Pregnant women in the UK have been urged to take up the offer of free vaccinations ahead of a predicted “twindemic” of seasonal flu and Covid-19.
Pregnant women have been told that they, and their unborn babies, are particularly at risk of complications caused by both viruses because their immune systems naturally weaken during pregnancy.
Rachel Wigglesworth, the Director of Public Health for Cornwall and the Isles of Scilly says: “Please don’t make the mistake of thinking it’s ‘just flu’ or ‘just Covid’ – individually these viruses can cause serious complications for pregnant women but together they can be even more dangerous.
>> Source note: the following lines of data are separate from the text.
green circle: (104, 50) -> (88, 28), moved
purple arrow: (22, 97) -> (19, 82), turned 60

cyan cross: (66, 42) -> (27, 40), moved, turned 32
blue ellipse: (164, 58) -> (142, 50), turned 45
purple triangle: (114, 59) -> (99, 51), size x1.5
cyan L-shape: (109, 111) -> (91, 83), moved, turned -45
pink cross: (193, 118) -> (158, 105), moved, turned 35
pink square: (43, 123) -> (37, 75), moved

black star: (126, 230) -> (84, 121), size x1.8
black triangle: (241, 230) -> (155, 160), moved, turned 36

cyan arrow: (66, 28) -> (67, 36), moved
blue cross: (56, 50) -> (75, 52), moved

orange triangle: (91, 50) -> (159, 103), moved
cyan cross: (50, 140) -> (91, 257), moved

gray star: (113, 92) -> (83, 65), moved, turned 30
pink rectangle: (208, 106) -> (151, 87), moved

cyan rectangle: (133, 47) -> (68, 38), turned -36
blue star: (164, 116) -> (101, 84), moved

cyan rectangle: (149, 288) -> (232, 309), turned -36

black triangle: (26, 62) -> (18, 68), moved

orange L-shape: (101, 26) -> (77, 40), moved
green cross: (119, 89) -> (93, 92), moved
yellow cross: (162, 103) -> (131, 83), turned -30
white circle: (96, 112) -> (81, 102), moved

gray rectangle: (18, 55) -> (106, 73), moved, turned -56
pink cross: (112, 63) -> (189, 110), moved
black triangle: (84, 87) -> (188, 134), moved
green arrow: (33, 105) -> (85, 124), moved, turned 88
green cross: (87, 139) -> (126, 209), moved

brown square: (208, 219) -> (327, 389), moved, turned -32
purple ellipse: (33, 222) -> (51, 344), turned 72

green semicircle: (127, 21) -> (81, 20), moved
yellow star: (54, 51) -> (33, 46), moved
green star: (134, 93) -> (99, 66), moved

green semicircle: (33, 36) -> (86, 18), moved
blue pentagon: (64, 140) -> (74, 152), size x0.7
MSN reports: With the virus already starting to circulate in Northamptonshire, and people mixing more than they have been in recent years, it is vitally important that pregnant women get vaccinated as soon as possible. Ilene Machiva, deputy director of midwifery at Northampton General Hospital said: “Flu can have serious complications for pregnant people.
“There is good evidence that pregnant people have a higher chance of developing complications if they get flu, particularly in the later stages of pregnancy. Women who have had a flu vaccine while pregnant also pass some protection on to their babies, which lasts for the first few months of their lives.”
If you have not yet had your flu vaccine and are pregnant, you can contact your midwife or GP to arrange yours. Mara Tonks, deputy director of midwifery at Kettering General Hospital, added: “I’d like to reassure pregnant women who are currently unvaccinated that the flu vaccine can be given safely at any stage of pregnancy, from the first few weeks up to the due date.
“If you are currently pregnant do prioritise getting yours.”
Pregnant women should also consider getting the Covid-19 vaccine, which is recommended by the Royal College of Midwives, as they are at greater risk of becoming seriously ill with the disease.
The vaccine can be given at any point during pregnancy and recent research shows that being inoculated in pregnancy can also give your baby protection for the first six months of their life.